The Paths Words Travel
My interest in etymology began in a practical place: naming characters.
When writing fiction, a name rarely feels right unless it carries some quiet meaning beneath the surface. A name like Firen or Orun should feel as though it belongs to the world it inhabits. Early on, that curiosity led me to look up where names came from-how they formed, what they once meant, and how they evolved as languages changed.
But once you start following those threads, it is hard to stop.
A name leads to a word. A word leads to a language. A language leads to a culture. And before long you find yourself tracing ideas across centuries.
That curiosity deepened when I began reading more widely in mysticism and philosophy. Many of the concepts were unfamiliar, and the quickest way to understand them was often to go back to the words themselves. Terms like mystic, logos, nous, or karma carry layers of meaning that only become clear when you see where they came from and how they were used in earlier contexts.
Etymology reveals that words are not fixed objects. They are travelers.
As words move between cultures, their meanings bend and expand. Sometimes they narrow. Sometimes they pick up entirely new connotations. The history of a single word can quietly reflect trade routes, philosophical movements, religious debates, and even political power.
In that sense, etymology is not just about language. It is about the history of ideas.
When we look closely at how words evolve, we begin to see how people have tried-again and again-to describe the same fundamental experiences: consciousness, meaning, truth, beauty, divinity.

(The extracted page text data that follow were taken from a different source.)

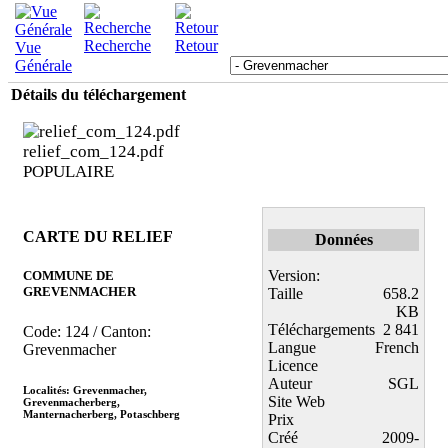
Recherche
Retour
Vue
Générale
Détails du téléchargement
relief_com_124.pdf
POPULAIRE
CARTE DU RELIEF
Données
Version:
COMMUNE DE
GREVENMACHER
Taille
658.2
KB
Téléchargements
2 841
Code: 124 / Canton:
Langue
French
Grevenmacher
Licence
Auteur
SGL
Localités: Grevenmacher,
Site Web
Grevenmacherberg,
Manternacherberg, Potaschberg
Prix
Créé
2009-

Different cultures approach those ideas from different directions, but their vocabularies often reveal surprising connections.

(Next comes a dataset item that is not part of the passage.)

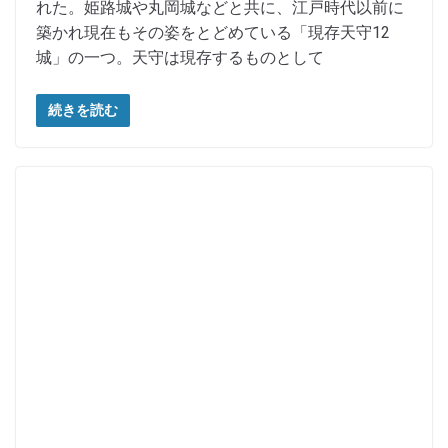
れた。姫路城や丸岡城などと共に、江戸時代以前に
築かれ現在もその姿をとどめている「現存天守12
城」の一つ。天守は現存するものとして
続きを読む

For me, this connects directly to the broader themes I explore on this site: the patterns that link ancient wisdom, modern technology, and human creativity.
Words are one of those patterns.
They are artifacts of thought, preserved across time. Each word carries the memory of the people who used it before us. And when we follow a word backward-through Old English, Latin, Greek, or older Indo-European roots-we are often retracing the path of an idea as it slowly unfolded through history.
What began as a search for good character names turned into something much larger: a fascination with how language itself records the evolution of human understanding.
In a sense, etymology is archaeology for ideas.